• **WHAT IS REQUIRED**:
Copy exactly, and only, the lines from the line containing "s Sweater Dress" through the last line of the records below, both included.

*** MATERIALS PROVIDED ***

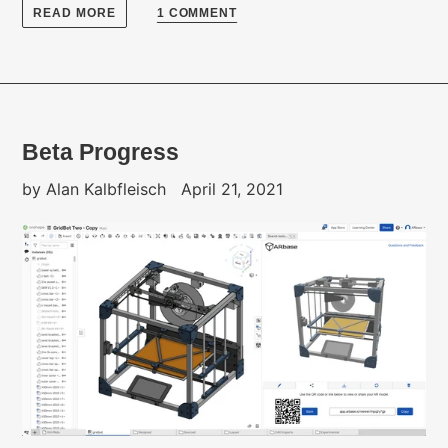
READ MORE
1 COMMENT
Beta Progress
by Alan Kalbfleisch
April 21, 2021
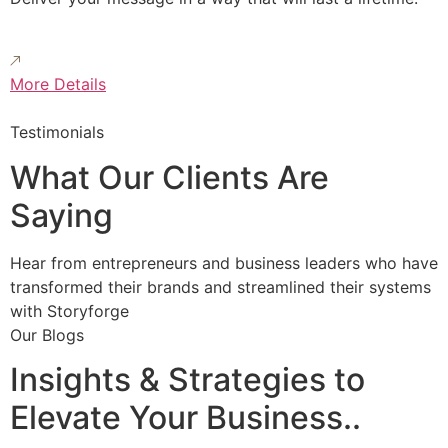
More Details
Testimonials
What Our Clients Are
Saying
Hear from entrepreneurs and business leaders who have
transformed their brands and streamlined their systems
with Storyforge
Our Blogs
Insights & Strategies to
Elevate Your Business..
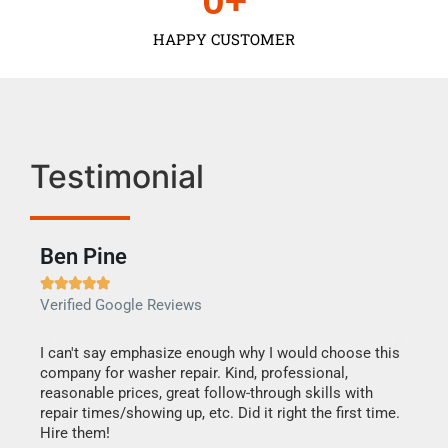
0
+
HAPPY CUSTOMER
Testimonial
Ben Pine
Dan







Verified Google Reviews
Verif
I can't say emphasize enough why I would choose this
Very 
company for washer repair. Kind, professional,
They 
reasonable prices, great follow-through skills with
dishw
repair times/showing up, etc. Did it right the first time.
descri
Hire them!
than 1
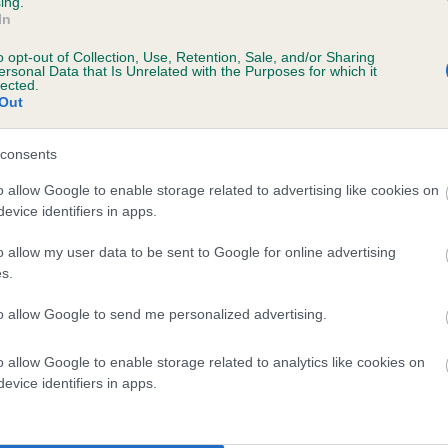
ing.
In
o opt-out of Collection, Use, Retention, Sale, and/or Sharing
ersonal Data that Is Unrelated with the Purposes for which it
lected.
Out
consents
o allow Google to enable storage related to advertising like cookies on
evice identifiers in apps.
SIRE
CH BOWBANK NIJINSKY
o allow my user data to be sent to Google for online advertising
s.
to allow Google to send me personalized advertising.
o allow Google to enable storage related to analytics like cookies on
ARD
BOWBAN
evice identifiers in apps.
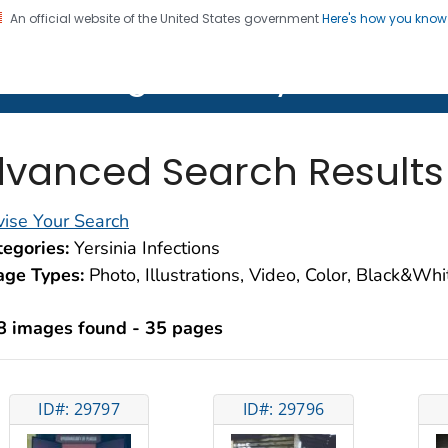
An official website of the United States government
Here's how you kno
on. CDC twenty four seven. Saving Lives, Protecting Pe
lth Image Library (PHIL)
vanced Search Results
ise Your Search
egories:
Yersinia Infections
age Types:
Photo, Illustrations, Video, Color, Black&Wh
8 images found - 35 pages
ID#: 29797
ID#: 29796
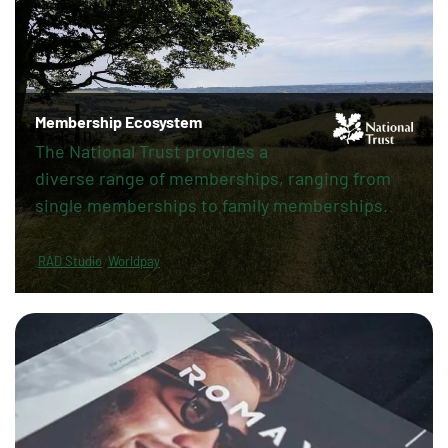
Membership Ecosystem
The National Trust provides a
diverse range of memberships, ranging from
single memberships to family memberships.
RAD Studio
Worldpay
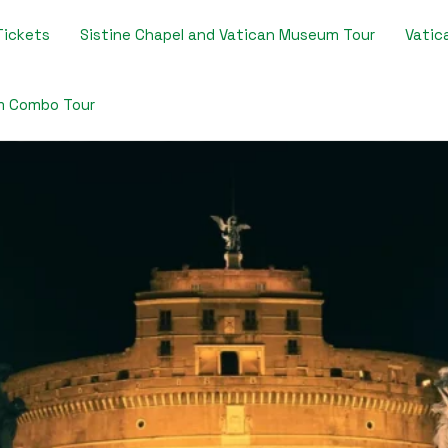
Tickets​
Sistine Chapel and Vatican Museum Tour​
Vatica
m Combo Tour​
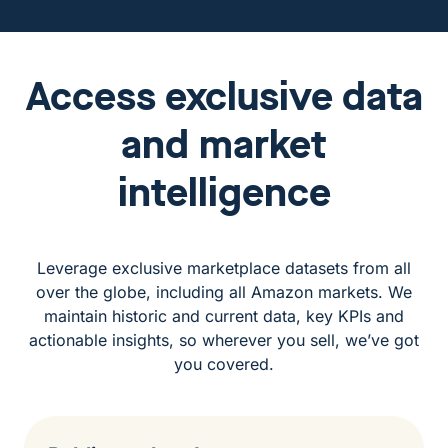
Access exclusive data
and market
intelligence
Leverage exclusive marketplace datasets from all
over the globe, including all Amazon markets. We
maintain historic and current data, key KPIs and
actionable insights, so wherever you sell, we’ve got
you covered.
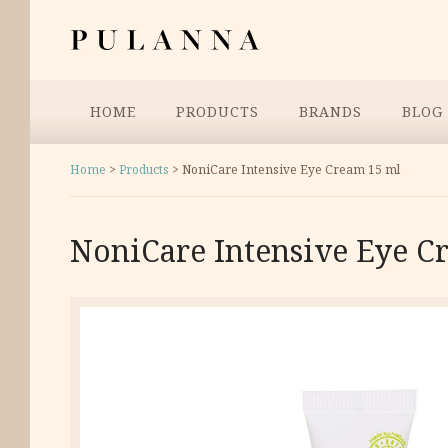
Skip
Pulanna
to
content
Menu
HOME
PRODUCTS
BRANDS
BLOG
Home
>
Products
>
NoniCare Intensive Eye Cream 15 ml
NoniCare Intensive Eye C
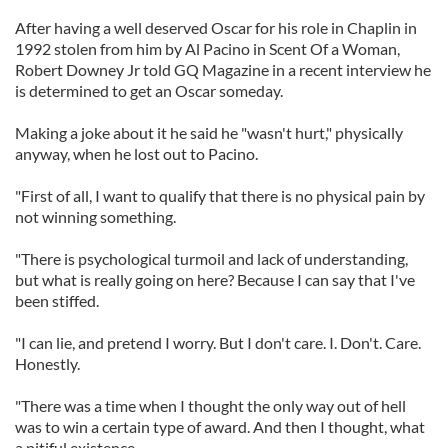
After having a well deserved Oscar for his role in Chaplin in
1992 stolen from him by Al Pacino in Scent Of a Woman,
Robert Downey Jr told GQ Magazine in a recent interview he
is determined to get an Oscar someday.
Making a joke about it he said he "wasn't hurt," physically
anyway, when he lost out to Pacino.
"First of all, I want to qualify that there is no physical pain by
not winning something.
"There is psychological turmoil and lack of understanding,
but what is really going on here? Because I can say that I've
been stiffed.
"I can lie, and pretend I worry. But I don't care. I. Don't. Care.
Honestly.
"There was a time when I thought the only way out of hell
was to win a certain type of award. And then I thought, what
a pitiful existence.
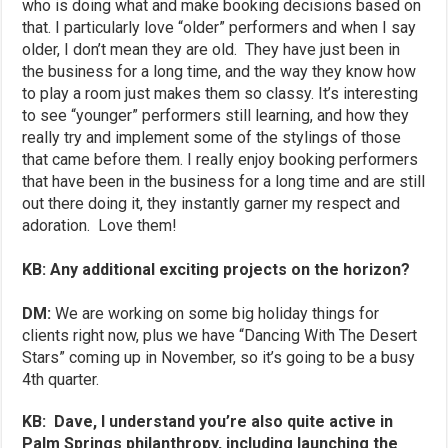
who is doing what and make booking decisions based on
that. I particularly love “older” performers and when I say
older, I don’t mean they are old. They have just been in
the business for a long time, and the way they know how
to play a room just makes them so classy. It’s interesting
to see “younger” performers still learning, and how they
really try and implement some of the stylings of those
that came before them. I really enjoy booking performers
that have been in the business for a long time and are still
out there doing it, they instantly garner my respect and
adoration. Love them!
KB: Any additional exciting projects on the horizon?
DM:
We are working on some big holiday things for
clients right now, plus we have “Dancing With The Desert
Stars” coming up in November, so it’s going to be a busy
4th quarter.
KB: Dave, I understand you’re also quite active in
Palm Springs philanthropy, including launching the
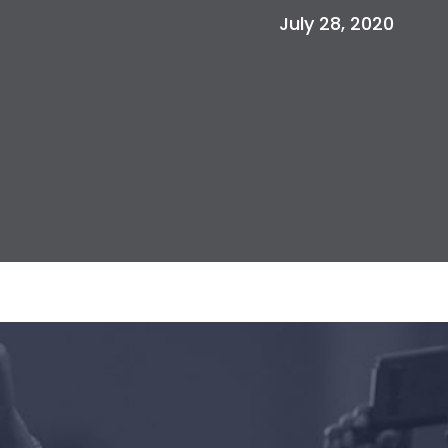
July 28, 2020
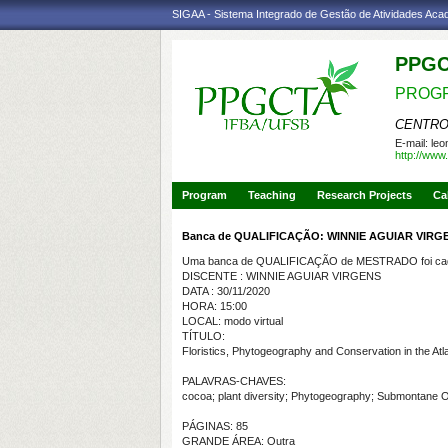
SIGAA - Sistema Integrado de Gestão de Atividades Ac
PPG
PROGR
CENTRO
E-mail:
leo
http://www.
Program
Teaching
Research Projects
Ca
Banca de QUALIFICAÇÃO: WINNIE AGUIAR VIRG
Uma banca de QUALIFICAÇÃO de MESTRADO foi cada
DISCENTE : WINNIE AGUIAR VIRGENS
DATA : 30/11/2020
HORA: 15:00
LOCAL: modo virtual
TÍTULO:
Floristics, Phytogeography and Conservation in the Atl
PALAVRAS-CHAVES:
cocoa; plant diversity; Phytogeography; Submontane O
PÁGINAS: 85
GRANDE ÁREA: Outra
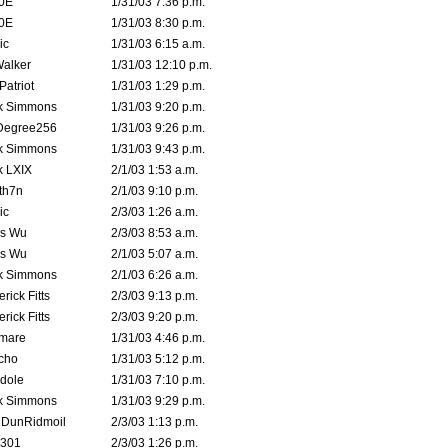
0E
1/31/03 7:36 p.m.
0E
1/31/03 8:30 p.m.
ic
1/31/03 6:15 a.m.
Walker
1/31/03 12:10 p.m.
atriot
1/31/03 1:29 p.m.
k Simmons
1/31/03 9:20 p.m.
Degree256
1/31/03 9:26 p.m.
k Simmons
1/31/03 9:43 p.m.
k LXIX
2/1/03 1:53 a.m.
th7n
2/1/03 9:10 p.m.
ic
2/3/03 1:26 a.m.
is Wu
2/3/03 8:53 a.m.
is Wu
2/1/03 5:07 a.m.
k Simmons
2/1/03 6:26 a.m.
rick Fitts
2/3/03 9:13 p.m.
rick Fitts
2/3/03 9:20 p.m.
emare
1/31/03 4:46 p.m.
cho
1/31/03 5:12 p.m.
dole
1/31/03 7:10 p.m.
k Simmons
1/31/03 9:29 p.m.
dDunRidmoil
2/3/03 1:13 p.m.
e301
2/3/03 1:26 p.m.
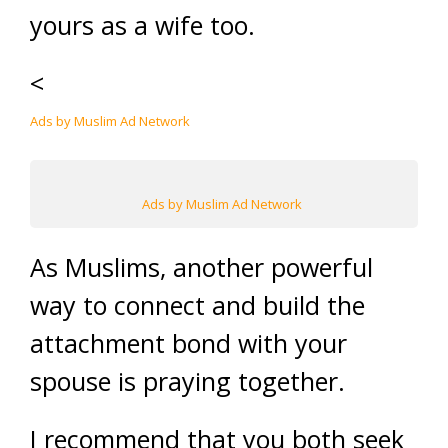
yours as a wife too.
<
Ads by Muslim Ad Network
Ads by Muslim Ad Network
As Muslims, another powerful
way to connect and build the
attachment bond with your
spouse is praying together.
I recommend that you both seek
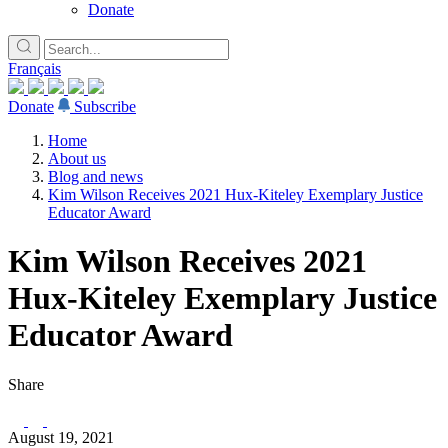
Donate
Français
Donate
Subscribe
Home
About us
Blog and news
Kim Wilson Receives 2021 Hux-Kiteley Exemplary Justice
Educator Award
Kim Wilson Receives 2021
Hux-Kiteley Exemplary Justice
Educator Award
Share
August 19, 2021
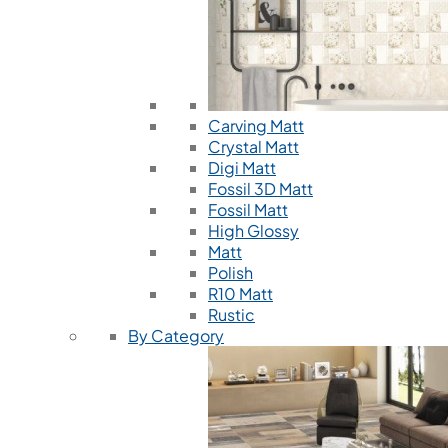
Carving Matt
Crystal Matt
Digi Matt
Fossil 3D Matt
Fossil Matt
High Glossy
Matt
Polish
R10 Matt
Rustic
By Category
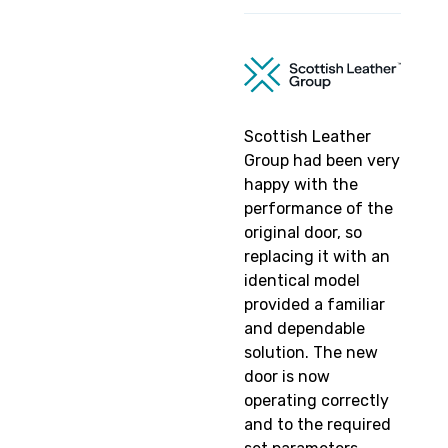
Scottish Leather
Group had been very
happy with the
performance of the
original door, so
replacing it with an
identical model
provided a familiar
and dependable
solution. The new
door is now
operating correctly
and to the required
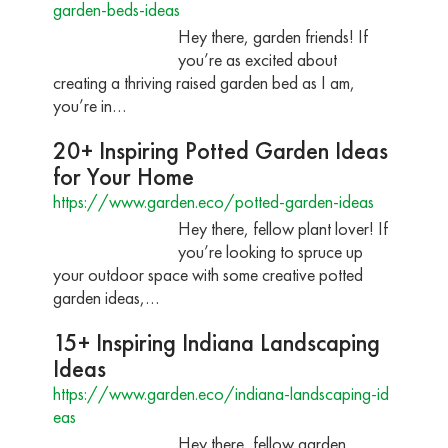
garden-beds-ideas
Hey there, garden friends! If
you’re as excited about
creating a thriving raised garden bed as I am,
you’re in…
20+ Inspiring Potted Garden Ideas
for Your Home
https://www.garden.eco/potted-garden-ideas
Hey there, fellow plant lover! If
you’re looking to spruce up
your outdoor space with some creative potted
garden ideas,…
15+ Inspiring Indiana Landscaping
Ideas
https://www.garden.eco/indiana-landscaping-id
eas
Hey there, fellow garden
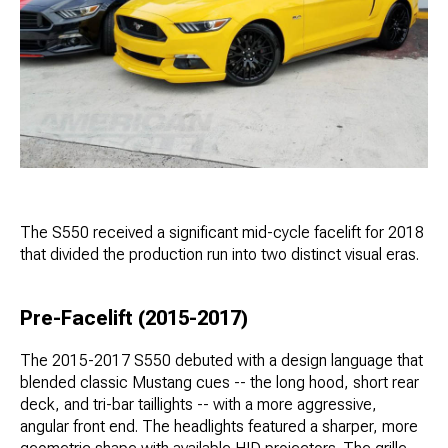
The S550 received a significant mid-cycle facelift for 2018
that divided the production run into two distinct visual eras.
Pre-Facelift (2015-2017)
The 2015-2017 S550 debuted with a design language that
blended classic Mustang cues -- the long hood, short rear
deck, and tri-bar taillights -- with a more aggressive,
angular front end. The headlights featured a sharper, more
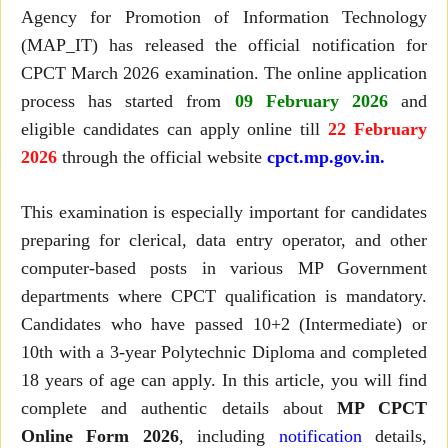
Agency for Promotion of Information Technology
(MAP_IT) has released the official notification for
CPCT March 2026 examination. The online application
process has started from
09 February 2026
and
eligible candidates can apply online till
22 February
2026
through the official website
cpct.mp.gov.in.
This examination is especially important for candidates
preparing for clerical, data entry operator, and other
computer-based posts in various MP Government
departments where CPCT qualification is mandatory.
Candidates who have passed 10+2 (Intermediate) or
10th with a 3-year Polytechnic Diploma and completed
18 years of age can apply. In this article, you will find
complete and authentic details about
MP CPCT
Online Form 2026
, including
notification
details,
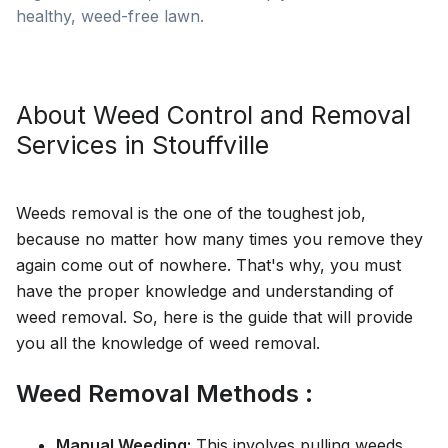
healthy, weed-free lawn.
About
Weed Control and Removal
Services in
Stouffville
Weeds removal is the one of the toughest job,
because no matter how many times you remove they
again come out of nowhere. That's why, you must
have the proper knowledge and understanding of
weed removal. So, here is the guide that will provide
you all the knowledge of weed removal.
Weed Removal Methods :
Manual Weeding:
This involves pulling weeds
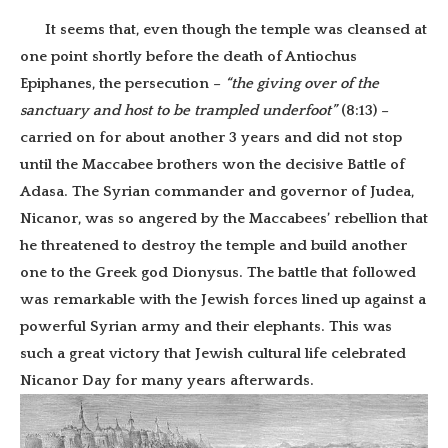
It seems that, even though the temple was cleansed at
one point shortly before the death of Antiochus
Epiphanes, the persecution –
“the giving over of the
sanctuary and host to be trampled underfoot”
(8:13) –
carried on for about another 3 years and did not stop
until the Maccabee brothers won the decisive Battle of
Adasa. The Syrian commander and governor of Judea,
Nicanor, was so angered by the Maccabees’ rebellion that
he threatened to destroy the temple and build another
one to the Greek god Dionysus. The battle that followed
was remarkable with the Jewish forces lined up against a
powerful Syrian army and their elephants. This was
such a great victory that Jewish cultural life celebrated
Nicanor Day for many years afterwards.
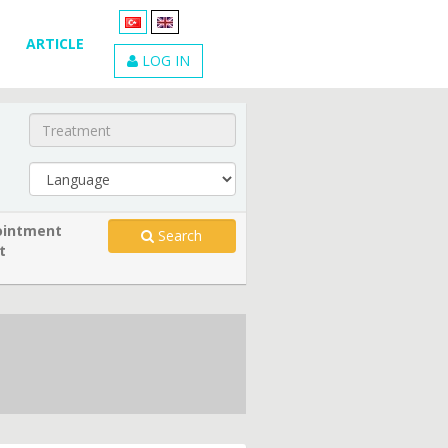
ARTICLE
LOG IN
intment
Search
t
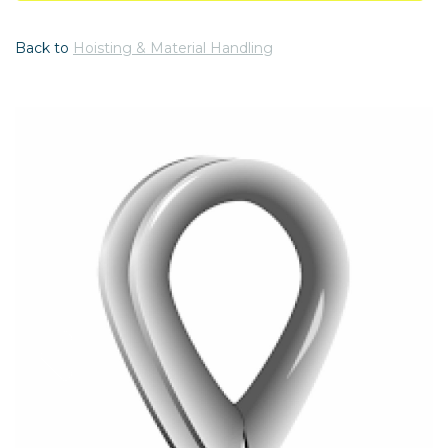
Back to
Hoisting & Material Handling
Previous
Nex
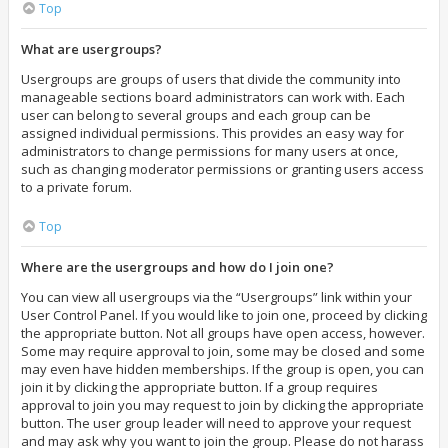
Top
What are usergroups?
Usergroups are groups of users that divide the community into
manageable sections board administrators can work with. Each
user can belong to several groups and each group can be
assigned individual permissions. This provides an easy way for
administrators to change permissions for many users at once,
such as changing moderator permissions or granting users access
to a private forum.
Top
Where are the usergroups and how do I join one?
You can view all usergroups via the “Usergroups” link within your
User Control Panel. If you would like to join one, proceed by clicking
the appropriate button. Not all groups have open access, however.
Some may require approval to join, some may be closed and some
may even have hidden memberships. If the group is open, you can
join it by clicking the appropriate button. If a group requires
approval to join you may request to join by clicking the appropriate
button. The user group leader will need to approve your request
and may ask why you want to join the group. Please do not harass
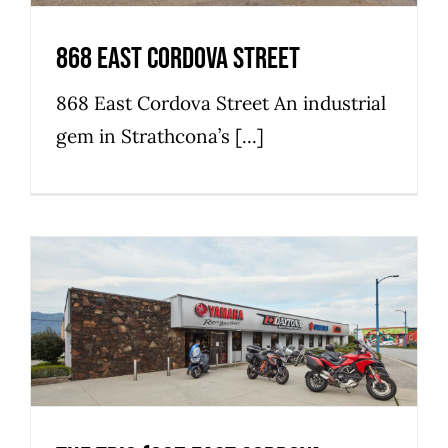
868 East Cordova Street
868 East Cordova Street An industrial
gem in Strathcona’s [...]
The Trio (837 East Cordova
Street)
Commercial
Industrial
Retail
Strathcona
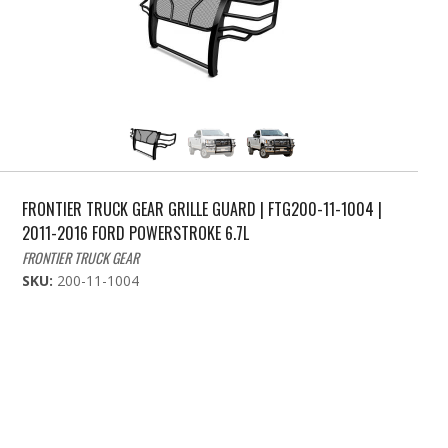
FRONTIER TRUCK GEAR GRILLE GUARD | FTG200-11-1004 |
2011-2016 FORD POWERSTROKE 6.7L
FRONTIER TRUCK GEAR
SKU:
200-11-1004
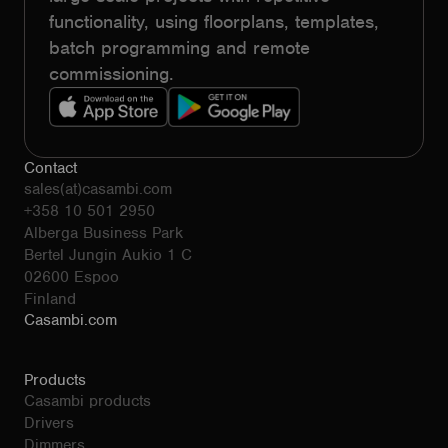
functionality, using floorplans, templates,
batch programming and remote
commissioning.
Contact
sales(at)casambi.com
+358 10 501 2950
Alberga Business Park
Bertel Jungin Aukio 1 C
02600 Espoo
Finland
Casambi.com
Products
Casambi products
Drivers
Dimmers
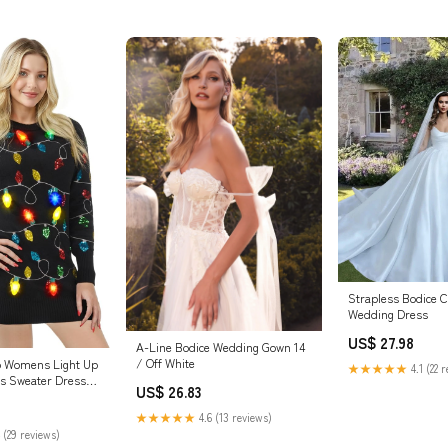
Strapless Bodice C
Wedding Dress
US$ 27.98
A-Line Bodice Wedding Gown 14
/ Off White
p Womens Light Up
★★★★★
4.1 (22 
s Sweater Dress
US$ 26.83
Light Up Bulb,
es for Women :
★★★★★
4.6 (13 reviews)
es & Jewelry
 (29 reviews)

*** End of MATERIALS PROVIDED ***

• **ANSWER SECTION**:
s Sweater Dress
US$ 26.83
Light Up Bulb,
es for Women :
★★★★★
4.6 (13 reviews)
es & Jewelry
 (29 reviews)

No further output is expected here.